It’s fairly obvious that a square is a regular lattice polygon, but it’s fair from obvious that it’s the only one. In the past semester, we actually proved that it’s the only regular polygon on the lattice without invoking any complicated mathematics.
Sketch of Proof:
We first show that regular triangles and hexagons can’t exist. The easiest way is to apply the irrationality of sine to either the area or a rotational perspective. Regular hexagons cannot exist because it’s composed of equilateral triangles.
For any other polygons, we apply infinite descent. Let P1P2…PN be the vertices of the polygons, then consider the vector P2P3 applied to P1. Since it’s a lattice vector applied to a lattice point, we will end up with another lattice point. Applying this procedure to all of the lattice points will result in a smaller lattice polygon! This concludes the proof.

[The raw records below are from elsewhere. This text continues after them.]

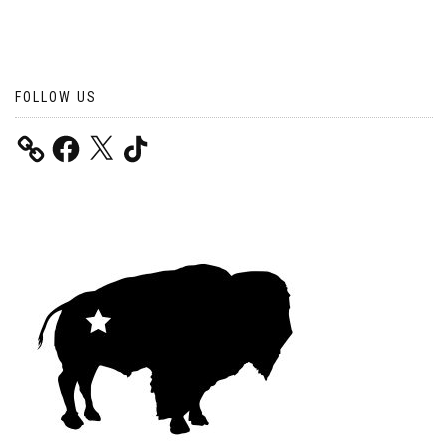
FOLLOW US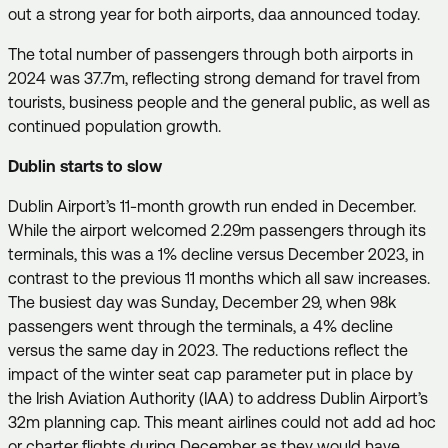
out a strong year for both airports, daa announced today.
The total number of passengers through both airports in
2024 was 37.7m, reflecting strong demand for travel from
tourists, business people and the general public, as well as
continued population growth.
Dublin starts to slow
Dublin Airport’s 11-month growth run ended in December.
While the airport welcomed 2.29m passengers through its
terminals, this was a 1% decline versus December 2023, in
contrast to the previous 11 months which all saw increases.
The busiest day was Sunday, December 29, when 98k
passengers went through the terminals, a 4% decline
versus the same day in 2023. The reductions reflect the
impact of the winter seat cap parameter put in place by
the Irish Aviation Authority (IAA) to address Dublin Airport’s
32m planning cap. This meant airlines could not add ad hoc
or charter flights during December as they would have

Now what are the implications, and some other problems to consider?
Well for one, what other lattices will give us more regular polygons? For example a triangular lattice will give a triangle and a hexagon as the regular polygons. Is there any others? Does there contain a maximal lattice with such numbers?
Furthermore, does this imply the irrationality of sines and cosines of certain angles? If a regular polygon in the lattice exist, then the trig functions are rational. Is the converse true? I’m pretty certain it is, but haven’t worked it out yet.